Der funkelnagelneue Yaris, ausgestattet mit einem satellitengestützten Ortungssystem, war erst wenige Tage zuvor der guatemaltekischen Kriminalpolizei übergeben und der Abteilung zur Bekämpfung des organisierten Verbrechens zugeordnet worden. Luis Arturo Herrera, der Chef dieser Abteilung, hatte sich an diesem Morgen um 9.46 Uhr mit dreien seiner Mitarbeiter in diesen Wagen gesetzt. Eine Viertelstunde zuvor hatte er auf seinem Diensthandy einen Anruf aus El Salvador erhalten. Der Anrufer beschrieb ihm den Wagen Pichintes: Marke, Modell, Farbe, Nummernschild. Er sagte, drei der Insassen würden sich als Abgeordnete des Zentralamerikanischen Parlaments zu erkennen geben, der vierte sei der Fahrer. Bevor Herrera mit seinen Männern zum neuen Yaris eilte, sagte er den anderen in seiner Abteilung, er werde im Osten des Landes eine Bande von Lastwagenräubern jagen. Dort verschwindet so gut wie täglich ein vollbeladener Sattelschlepper.

Doch Herrera und seine Mitarbeiter fahren nicht in den Osten. Um 10.03 Uhr werden sie im Viertel Vista Hermosa im Süden der Hauptstadt von einer Verkehrsstreife wegen überhöhter Geschwindigkeit geblitzt. Um 10.06 Uhr warten sie vor dem Hotel Quinta Real, in dem sich die drei salvadorianischen Abgeordneten einquartiert haben. Kurz darauf kommen die heraus und steigen in den Landcruiser. Der Yaris nimmt die Verfolgung auf. Beide Autos rasen um 10.11 Uhr über eine rote Ampel vor dem Büroeinrichtungshaus The Office Depot und werden geblitzt. Neun Minuten später hat der Yaris den Landcruiser überholt. Er schneidet ihm den Weg ab und zwingt ihn zum Halten. Die vier Polizisten in Zivil springen aus ihrer Limousine. Zwei zerren Pichinte und den Fahrer aus dem Landcruiser und schieben sie in den Yaris. Die anderen beiden steigen in den Geländewagen. Nach wenigen Minuten rasen beide Autos weiter in Richtung El Salvador.
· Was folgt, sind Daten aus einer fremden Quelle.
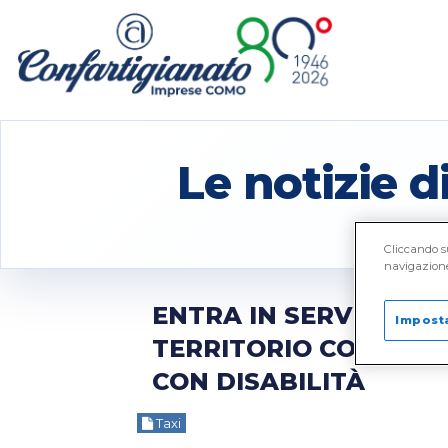
Le notizie 
Cliccando su
navigazione 
ENTRA IN SERVIZIO LA
Impost
TERRITORIO COMASCO
CON DISABILITÀ
Taxi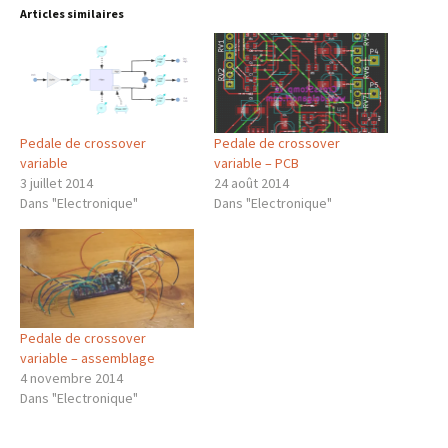
Articles similaires
Pedale de crossover
Pedale de crossover
variable
variable – PCB
3 juillet 2014
24 août 2014
Dans "Electronique"
Dans "Electronique"
Pedale de crossover
variable – assemblage
4 novembre 2014
Dans "Electronique"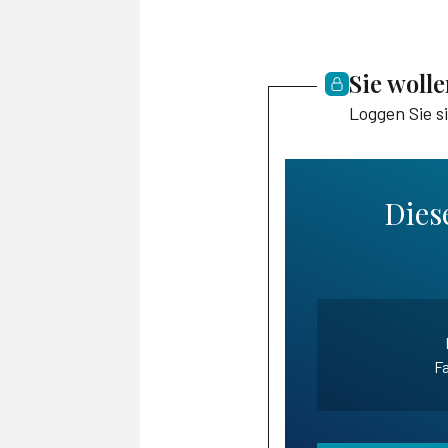
Sie woll
Loggen Sie s
Diese
Fa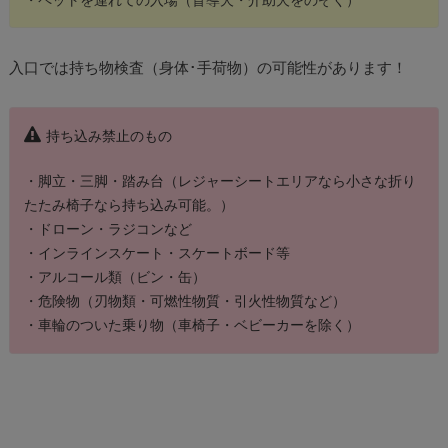
・ペットを連れての入場（盲導犬・介助犬をのぞく）
入口では持ち物検査（身体･手荷物）の可能性があります！
持ち込み禁止のもの
・脚立・三脚・踏み台（レジャーシートエリアなら小さな折り
たたみ椅子なら持ち込み可能。）
・ドローン・ラジコンなど
・インラインスケート・スケートボード等
・アルコール類（ビン・缶）
・危険物（刃物類・可燃性物質・引火性物質など）
・車輪のついた乗り物（車椅子・ベビーカーを除く）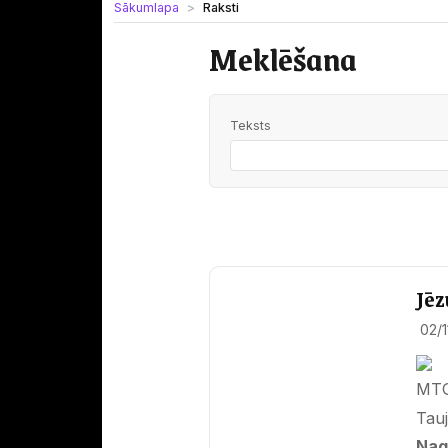
Sākumlapa
Raksti
Meklēšana
Teksts
Jēz
02/
MTG 
Tauj
Nag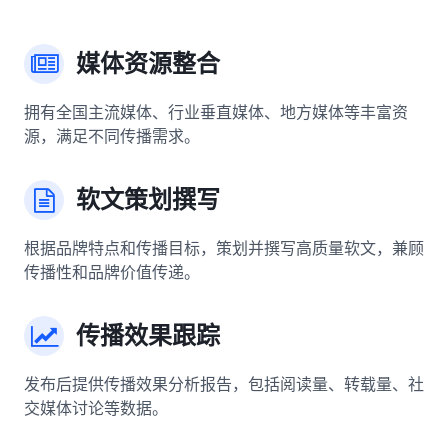
媒体资源整合
拥有全国主流媒体、行业垂直媒体、地方媒体等丰富资
源，满足不同传播需求。
软文策划撰写
根据品牌特点和传播目标，策划并撰写高质量软文，兼顾
传播性和品牌价值传递。
传播效果跟踪
发布后提供传播效果分析报告，包括阅读量、转载量、社
交媒体讨论等数据。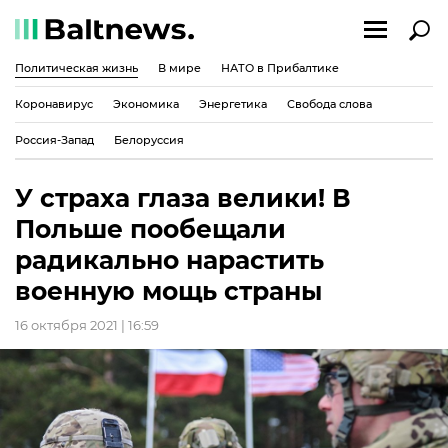
Политическая жизнь
В мире
НАТО в Прибалтике
Коронавирус
Экономика
Энергетика
Свобода слова
Россия-Запад
Белоруссия
У страха глаза велики! В
Польше пообещали
радикально нарастить
военную мощь страны
16 октября 2021 | 16:59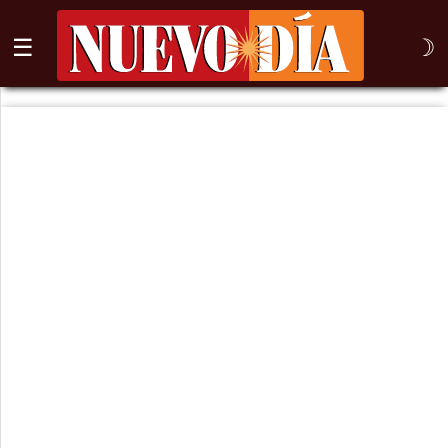
☰
☽
⌕
Inicio
Nogales
Columna
Sonora
México
Arizona
Internacional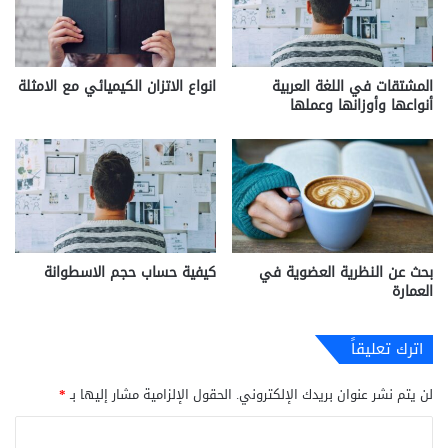
المشتقات في اللغة العربية
انواع الاتزان الكيميائي مع الامثلة
أنواعها وأوزانها وعملها
بحث عن النظرية العضوية في
كيفية حساب حجم الاسطوانة
العمارة
اترك تعليقاً
لن يتم نشر عنوان بريدك الإلكتروني.
الحقول الإلزامية مشار إليها بـ
*
ا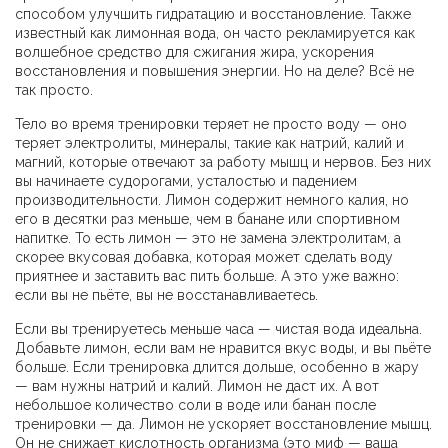
способом улучшить гидратацию и восстановление
. Также
известный как
лимонная вода
, он часто рекламируется как
волшебное средство для сжигания жира, ускорения
восстановления и повышения энергии. Но на деле? Всё не
так просто.
Тело во время тренировки теряет не просто воду — оно
теряет
электролиты
,
минералы, такие как натрий, калий и
магний, которые отвечают за работу мышц и нервов
. Без них
вы начинаете судорогами, усталостью и падением
производительности. Лимон содержит немного калия, но
его в десятки раз меньше, чем в банане или спортивном
напитке. То есть лимон — это не замена электролитам, а
скорее вкусовая добавка, которая может сделать воду
приятнее и заставить вас пить больше. А это уже важно:
если вы не пьёте, вы не восстанавливаетесь.
Если вы тренируетесь меньше часа — чистая вода идеальна.
Добавьте лимон, если вам не нравится вкус воды, и вы пьёте
больше. Если тренировка длится дольше, особенно в жару
— вам нужны натрий и калий. Лимон не даст их. А вот
небольшое количество соли в воде или банан после
тренировки — да. Лимон не ускоряет восстановление мышц.
Он не снижает кислотность организма (это миф — ваша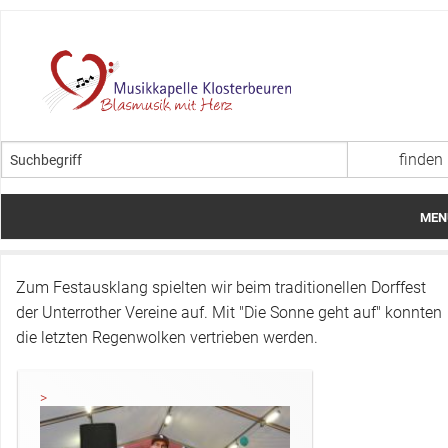
MEN
Startseite
Zum Festausklang spielten wir beim traditionellen Dorffest
Über uns
der Unterrother Vereine auf. Mit "Die Sonne geht auf" konnten
die letzten Regenwolken vertrieben werden.
Termine
Aktuelles
Jugendarbeit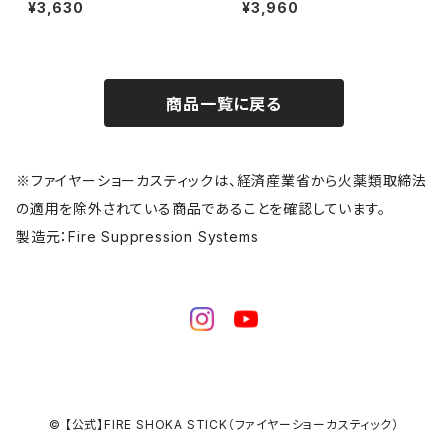
ダー ネジタイプ FSS-H4
ー ネジタイプ FSS-H5
¥3,630
¥3,960
商品一覧に戻る
※ファイヤーショーカスティックは、経済産業省から火薬類取締法
の適用を除外されている商品であることを確認しています。
製造元：Fire Suppression Systems
© 【公式】FIRE SHOKA STICK（ファイヤーショーカスティック）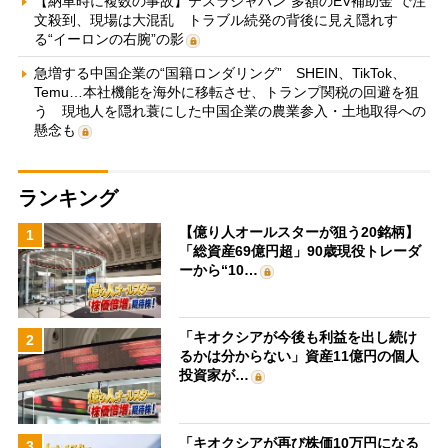
【納車時に複数の事故】テスラジャパン“多額のEV補助金”で注
文殺到、現場は大混乱 トラブル続発の背後に見え隠れす
る“イーロンの右腕”の影
急増する中国企業の“国籍ロンダリング” SHEIN、TikTok、
Temu…本社機能を海外に移転させ、トランプ関税の回避を狙
う 現地人を隠れ蓑にした中国企業の農業参入・土地取得への
懸念も
ランキング
【億り人オールスターが狙う20銘柄】
1
「総資産69億円超」90歳現役トレーダ
ーから“10…
「キオクシアが今後も利益を出し続け
2
るかは分からない」資産11億円の個人
投資家が…
「キオクシアが再び株価10万円になる
3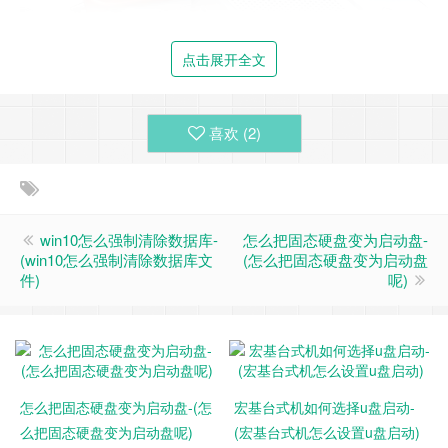
点击展开全文
2、在弹出的启动项界面，按↑↓方向键选择U盘选项，一般为
带USB Flash、USB Storage、USB HDD的选项，按Enter键
喜欢 (
2
)
进入；
win10怎么强制清除数据库-
怎么把固态硬盘变为启动盘-
(win10怎么强制清除数据库文
(怎么把固态硬盘变为启动盘
件)
呢)
怎么把固态硬盘变为启动盘-(怎
宏基台式机如何选择u盘启动-
么把固态硬盘变为启动盘呢)
(宏基台式机怎么设置u盘启动)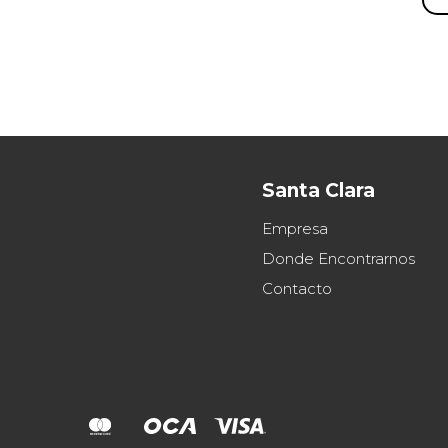
Santa Clara
Empresa
Donde Encontrarnos
Contacto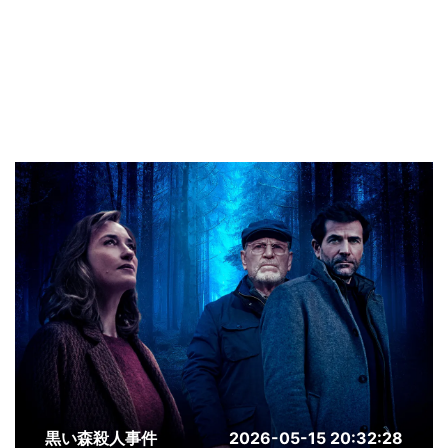
黒い森殺人事件
2026-05-15 20:32:28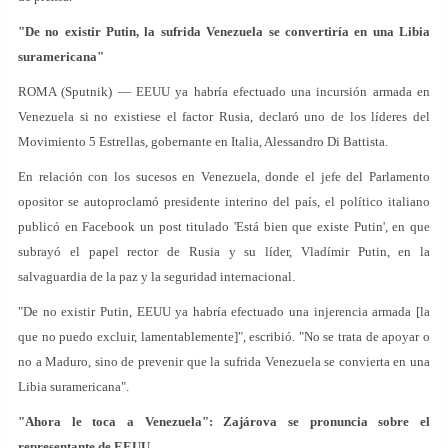
"De no existir Putin, la sufrida Venezuela se convertiría en una Libia
suramericana"
ROMA (Sputnik) — EEUU ya habría efectuado una incursión armada en
Venezuela si no existiese el factor Rusia, declaró uno de los líderes del
Movimiento 5 Estrellas, gobernante en Italia, Alessandro Di Battista.
En relación con los sucesos en Venezuela, donde el jefe del Parlamento
opositor se autoproclamó presidente interino del país, el político italiano
publicó en Facebook un post titulado 'Está bien que existe Putin', en que
subrayó el papel rector de Rusia y su líder, Vladímir Putin, en la
salvaguardia de la paz y la seguridad internacional.
"De no existir Putin, EEUU ya habría efectuado una injerencia armada [la
que no puedo excluir, lamentablemente]", escribió. "No se trata de apoyar o
no a Maduro, sino de prevenir que la sufrida Venezuela se convierta en una
Libia suramericana".
"Ahora le toca a Venezuela": Zajárova se pronuncia sobre el
representante de EEUU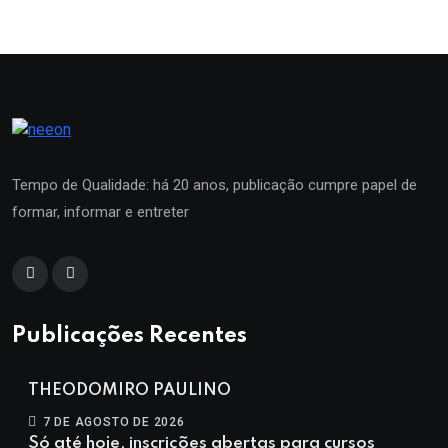
Tempo de Qualidade: há 20 anos, publicação cumpre papel de
formar, informar e entreter
Publicações Recentes
THEODOMIRO PAULINO
7 DE AGOSTO DE 2026
Só até hoje, inscrições abertas para cursos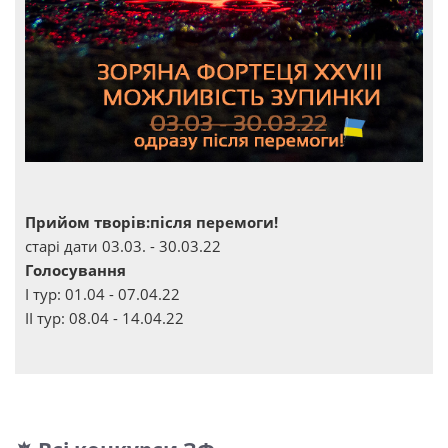
Прийом творів:після перемоги!
старі дати 03.03. - 30.03.22
Голосування
І тур: 01.04 - 07.04.22
ІІ тур: 08.04 - 14.04.22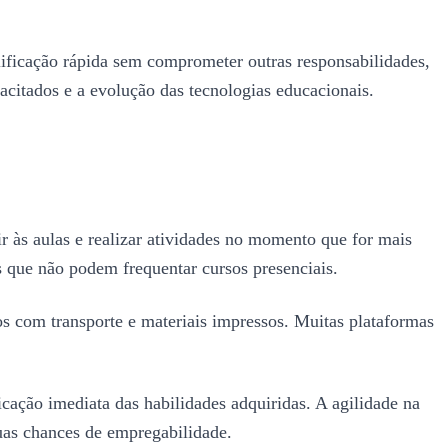
lificação rápida sem comprometer outras responsabilidades,
citados e a evolução das tecnologias educacionais.
ir às aulas e realizar atividades no momento que for mais
s que não podem frequentar cursos presenciais.
os com transporte e materiais impressos. Muitas plataformas
icação imediata das habilidades adquiridas. A agilidade na
uas chances de empregabilidade.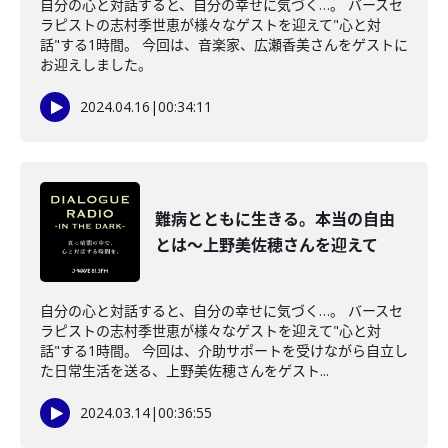
自分の心と対話すると、自分の幸せに気づく…。 バースセ
ラピストの志村季世恵が様々なゲストを迎えて"心と対
話"する1時間。 今回は、音楽家、広瀬香美さんをゲストに
お迎えしました。
2024.04.16
|
00:34:11
難病とともに生きる。本当の自由
とは～上野美佐穂さんを迎えて
自分の心と対話すると、自分の幸せに気づく…。 バースセ
ラピストの志村季世恵が様々なゲストを迎えて"心と対
話"する1時間。 今回は、介助サポートを受けながら自立し
た日常生活を送る、上野美佐穂さんをゲスト...
2024.03.14
|
00:36:55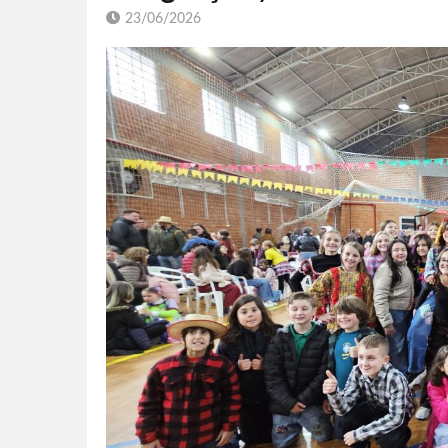
23/06/2026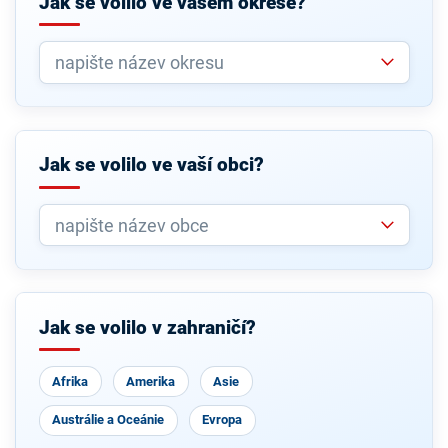
Jak se volilo ve vašem okrese?
Jak se volilo ve vaší obci?
Jak se volilo v zahraničí?
Afrika
Amerika
Asie
Austrálie a Oceánie
Evropa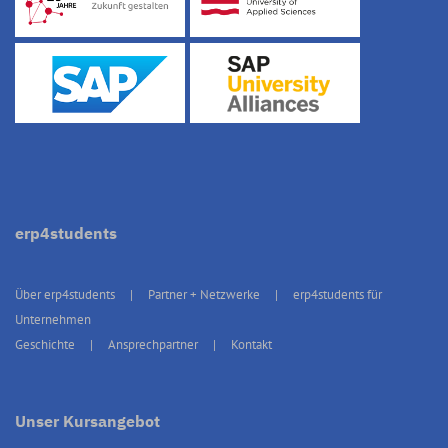
erp4students
Über erp4students
Partner + Netzwerke
erp4students für
Unternehmen
Geschichte
Ansprechpartner
Kontakt
Unser Kursangebot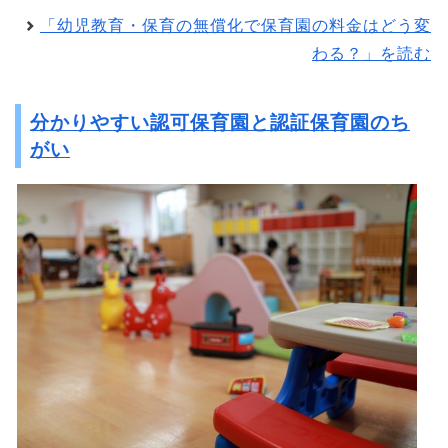
「幼児教育・保育の無償化で保育園の料金はどう変
わる？」を読む
分かりやすい認可保育園と認証保育園のち
がい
Bei Kilometer 25 biegen die Wagen nach rechts in Richtung Santa Helena Barilla ab und parken kurz darauf auf einer hinter Gebüsch versteckten Wiese. Die Männer steigen aus den Autos. Herrera und seine Männer verprügeln die Salvadorianer, mit Fäusten, Fußtritten, auch mit dem Knauf der Pistole. Immer wieder fragen sie, wo das Kokain versteckt sei. Eine fünf Millionen Dollar schwere Ladung müsse in dem Landcruiser sein, hatte der Anrufer aus El Salvador Herrera gesagt. Oder eben der Gegenwert in grünen Scheinen. Die Abgeordneten schweigen beharrlich. Schließlich reißen zwei der Polizisten die Verkleidung des Landcruisers auf. Ob sie dabei etwas finden, ist bis heute nicht bekannt.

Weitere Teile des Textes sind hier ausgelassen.